LISTEN | Writing the End: Mark Winkler's "Waiting for the Bounce"

22 September 2020 - 14:39
By MultimediaLIVE

Mark Winkler's tale "Waiting for the Bounce" imagines how the coronavirus pandemic will play out in South Africa.

At the beginning of lockdown we asked eight storytellers to pen a work of fiction inspired by the Covid-19 pandemic. Now we have asked them to record the story that they wrote for us during the first few days of lockdown. Some brave authors have read it themselves, and some have got their talented friends to do it.

So take a listen to the wonderful tales of Writing the End... Coronavirus, written by some of our very best authors.

Image: Keith Tamkei "'Tourism,' they said. 'You'll never go wrong with tourism.' ... Nobody ever said anything about hand sanitiser or toilet paper."

Vladimir sits on a low mound. One of his boots lies in the dirt next to him; he struggles to pull off the other.

Estragon stands by, his trousers around his knees. He has a bloody gash on a cheekbone and a black and swollen eye.

Vladimir: Not long ago I was a wealthy man.

Estragon: You and everyone else.

Vladimir: No, I really was. Until the Arabs did their thing.

Estragon: Aren't you forgetting something?

Vladimir: "Oil," everyone said. "Put it into oil. You can never go wrong with that."

Estragon: So that little pandemic had nothing to do with it?

Vladimir: "Tourism," they said. "You'll never go wrong with tourism."

Estragon: You know what wiped out the Aztecs?

Vladimir: Nobody ever said anything about hand sanitiser or toilet paper.

Estragon: Measles. Smallpox.

I really miss the small things. The skiing trips. Plett. The Crayfish Thermidor

Vladimir: I really miss the small things. The skiing trips. The house in Plett. Crayfish Thermidor.

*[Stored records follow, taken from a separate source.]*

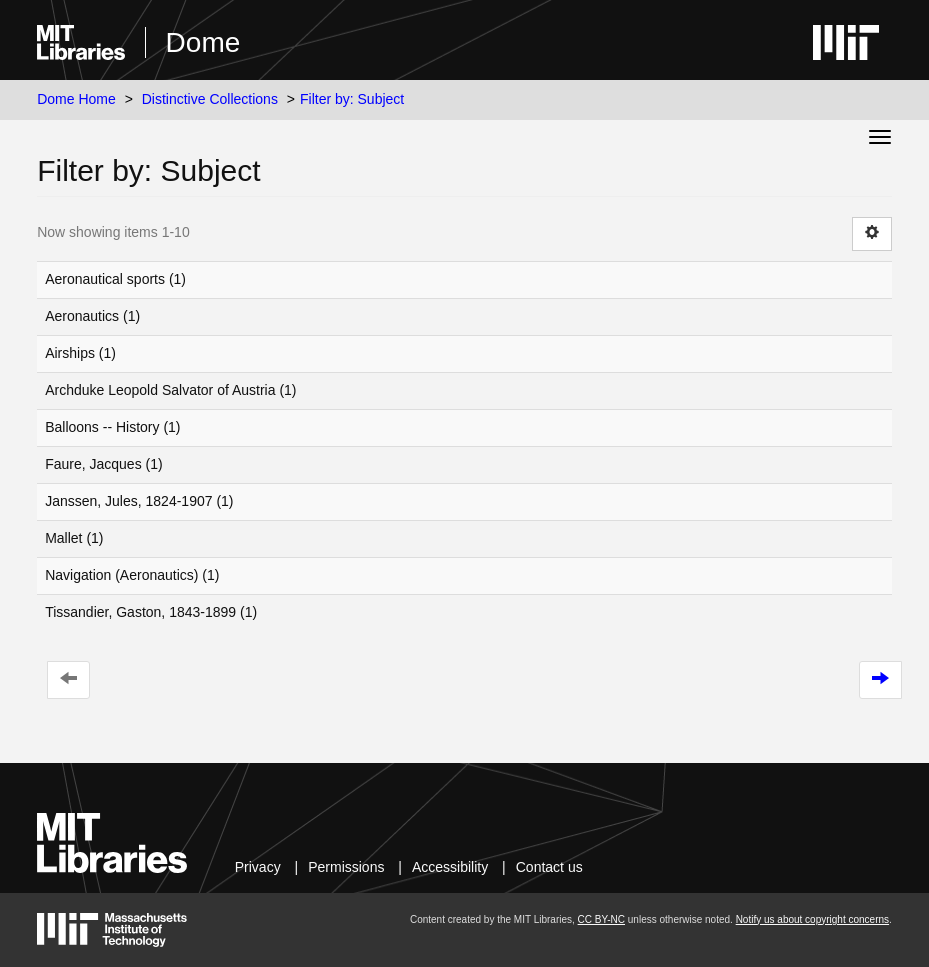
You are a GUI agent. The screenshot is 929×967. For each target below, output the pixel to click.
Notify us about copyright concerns (812, 919)
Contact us (549, 867)
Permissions (346, 867)
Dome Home (76, 99)
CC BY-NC (601, 919)
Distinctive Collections (210, 99)
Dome (203, 42)
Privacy (258, 867)
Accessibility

Estragon: Syphilis. Flu. Typhoid.

Vladimir: "Don't panic, it will bounce back," they said. "Sit tight — it always bounces back."

Estragon: Viruses, all. But it was people, really, wasn't it?

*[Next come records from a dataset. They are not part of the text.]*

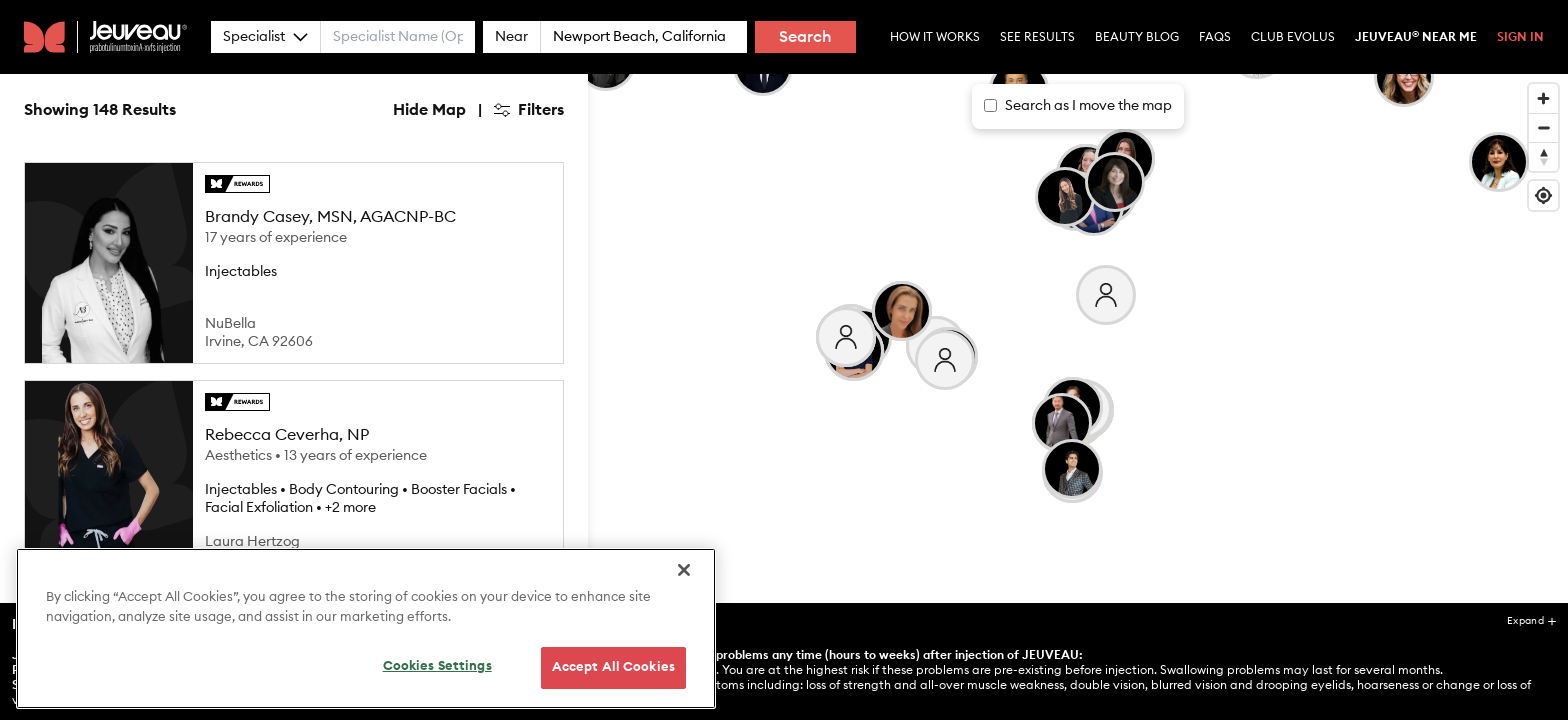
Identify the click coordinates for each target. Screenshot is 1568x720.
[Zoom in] (1543, 98)
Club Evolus (1293, 37)
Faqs (1215, 37)
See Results (1037, 37)
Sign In (1520, 37)
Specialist (265, 37)
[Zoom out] (1543, 127)
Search (805, 37)
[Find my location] (1543, 195)
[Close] (684, 604)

Vladimir: (gives up on his boot, looks up at Estragon for the first time). Did they beat you up again?

Estragon: Of course they did.

Vladimir: You sneezed, didn't you?

Estragon: Coughed a bit, actually.

Vladimir: I suppose it's to be expected (he sneezes violently).

Estragon: There you go.

Vladimir: (starts trying to remove his boot again). I wish. I wish we would go somewhere. Anywhere.

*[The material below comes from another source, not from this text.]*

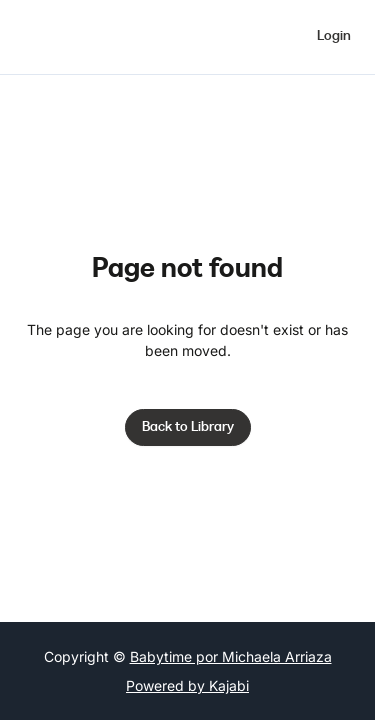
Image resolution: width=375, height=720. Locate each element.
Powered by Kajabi (187, 685)
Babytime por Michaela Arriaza (231, 656)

Estragon: Well, anywhere's not going to help. We should go to The Tree - you know that.

Vladimir: Ah. That'll solve everything.

Estragon: Apparently it's not that far away.

Vladimir: In the old days we could have taken the Audi.

Estragon: Repossession is a bugger, isn't it?

Vladimir: (gives up on the boot again, looks tearfully at Estragon). We were all supposed to die, weren't we? The young and the old first, and then the rest of us in the middle?

Estragon: A few of us did, to be fair.

Vladimir: And yet, here we are. Scratching in the dirt and waiting for the bounce.

Estragon: Here we are, scratching in the dirt.

Vladimir: I'm starving. Is there any of that pangolin sandwich left?

Estragon: (looks around). No. Shall we go?

Vladimir: (starts pulling on his other boot). Want to do your trousers up so long?

Estragon: No, not really.

Vladimir: Probably be easier to walk if you did.

Estragon: Where are we going?

Vladimir: I don't know. You said we had to go.

Estragon: Maybe we should just wait.

Vladimir: Yes. For the bounce. It would be terrible if we missed it. How would we know it's all back to business as usual, otherwise?

Estragon: We could just hang ourselves, you know. Just for shits and giggles.

Vladimir: Tomorrow, perhaps.

Estragon: Brilliant. It'll be something to do, at least.